Mulberry firewood’s color and outer appearance look golden brown, darkening with reddish/brown with age, and the overall texture is uniform.
The overall appearance of it resembles Osage orange. This wood burn shot has many varieties in it so; most people choose this as their priority.
When Mulberry wood is properly seasoned it burns quite hot and burns for a long hour without producing much smoke, which is the best thing for those who mostly burn fire at homes fireplaces or outside the home for picnics or campfires.
How Well Does Mulberry Wood Burn?
Mulberry wood is extremely powerful firewood that produces a high heat output of about 25.8 million BTUs (British thermal unit) which places it among the top 5 heat-producing firewood.
Like Mulberry wood have impressively high heat output, it also produces high-quality coals, minimal smoke output, and fragrance. But for the not-so-good side of this wood, it has a high resin content and produces heavy sparks.
The high heat output will provide light and warmth for a long period even with a single log. It also burns very quickly, so you would not have to wait around for long before your fire is going strong again.
The amount and quality of coals that firewood produces make them burn efficiently and for a long period. Due to minimal sap in wood, it produces minimal smoke which is beneficial for us.
The burning of mulberry wood produces smells like a nice fragrance. The biggest issue in burning mulberry wood is producing heavy sparks. Due to this, it is not recommended for indoor fire. That’s why it’s especially good for burning in an outdoor fireplace.
Also, Mulberry wood can be used as fuel for a long period.
How much is Mulberry Wood Worth?
This wood isn’t among those woods which are extremely expensive nor among those which are available on market at a very low price. Instead, it costs moderately; depending on the season and the type of mulberry that is at hand.
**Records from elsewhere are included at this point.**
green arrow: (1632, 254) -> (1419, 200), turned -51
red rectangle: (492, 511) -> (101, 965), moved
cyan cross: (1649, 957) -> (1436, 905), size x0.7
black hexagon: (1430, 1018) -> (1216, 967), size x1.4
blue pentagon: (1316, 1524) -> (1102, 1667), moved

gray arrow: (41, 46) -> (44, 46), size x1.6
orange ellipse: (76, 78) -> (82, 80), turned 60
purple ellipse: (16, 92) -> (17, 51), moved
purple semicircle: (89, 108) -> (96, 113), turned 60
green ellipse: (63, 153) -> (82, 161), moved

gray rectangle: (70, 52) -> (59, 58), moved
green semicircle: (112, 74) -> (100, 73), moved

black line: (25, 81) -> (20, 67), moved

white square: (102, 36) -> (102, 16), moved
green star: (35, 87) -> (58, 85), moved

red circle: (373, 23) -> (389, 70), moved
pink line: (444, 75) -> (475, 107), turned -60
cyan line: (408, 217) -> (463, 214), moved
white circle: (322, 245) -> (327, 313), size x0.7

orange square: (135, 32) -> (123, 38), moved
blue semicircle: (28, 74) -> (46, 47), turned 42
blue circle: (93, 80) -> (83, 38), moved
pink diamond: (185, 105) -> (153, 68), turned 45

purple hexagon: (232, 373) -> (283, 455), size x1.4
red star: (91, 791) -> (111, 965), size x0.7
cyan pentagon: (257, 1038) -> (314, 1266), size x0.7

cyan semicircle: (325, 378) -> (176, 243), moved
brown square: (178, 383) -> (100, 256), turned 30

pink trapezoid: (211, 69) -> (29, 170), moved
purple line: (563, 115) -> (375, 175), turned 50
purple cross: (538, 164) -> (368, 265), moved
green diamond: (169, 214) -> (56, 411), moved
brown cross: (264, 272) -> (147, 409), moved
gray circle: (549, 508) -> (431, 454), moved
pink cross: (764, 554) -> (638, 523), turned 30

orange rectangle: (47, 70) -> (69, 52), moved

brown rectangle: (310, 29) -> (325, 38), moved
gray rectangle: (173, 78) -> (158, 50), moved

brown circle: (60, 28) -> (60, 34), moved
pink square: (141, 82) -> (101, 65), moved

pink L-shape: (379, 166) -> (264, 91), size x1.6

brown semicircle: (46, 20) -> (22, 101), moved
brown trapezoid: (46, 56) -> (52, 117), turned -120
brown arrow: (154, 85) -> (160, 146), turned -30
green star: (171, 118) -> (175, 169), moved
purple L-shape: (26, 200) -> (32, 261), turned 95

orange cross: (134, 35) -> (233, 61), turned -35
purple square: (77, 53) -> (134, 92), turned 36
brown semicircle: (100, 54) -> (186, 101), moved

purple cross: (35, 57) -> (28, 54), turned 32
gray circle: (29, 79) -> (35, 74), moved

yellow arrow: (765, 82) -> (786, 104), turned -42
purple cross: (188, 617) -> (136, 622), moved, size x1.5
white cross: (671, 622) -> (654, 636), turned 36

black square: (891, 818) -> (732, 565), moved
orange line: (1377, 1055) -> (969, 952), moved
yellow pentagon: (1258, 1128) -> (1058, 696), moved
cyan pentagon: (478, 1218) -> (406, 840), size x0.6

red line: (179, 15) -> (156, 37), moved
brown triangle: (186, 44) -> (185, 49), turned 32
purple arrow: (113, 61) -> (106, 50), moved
The Mulberry firewood is worth your time as well as your hard-earned money. Even though it takes a long time to the season but once it’s completely seasoned, dry, and ready to use, its hidden perks will no doubt amaze you. The price of mulberry can vary from season to season and region to region as well.
Mulberry Firewood – FAQs
To conclude, mulberry firewood without any doubt is among the best firewood to burn in your home fireplace and during campfires. If you want to spend your hard-earned money on the right firewood that burns hotter and produces coals and has long-lasting fire, then mulberry firewood is where your search ends.
Moreover, Mulberry firewood is not among the foul-smelling firewood. Rather, it smells pretty good and has a nice aroma. In addition to all of its benefits, mulberry is pretty easy to split and once it is fully seasoned, it emits less smoke. They also make a very good fence post because they don’t rot easily!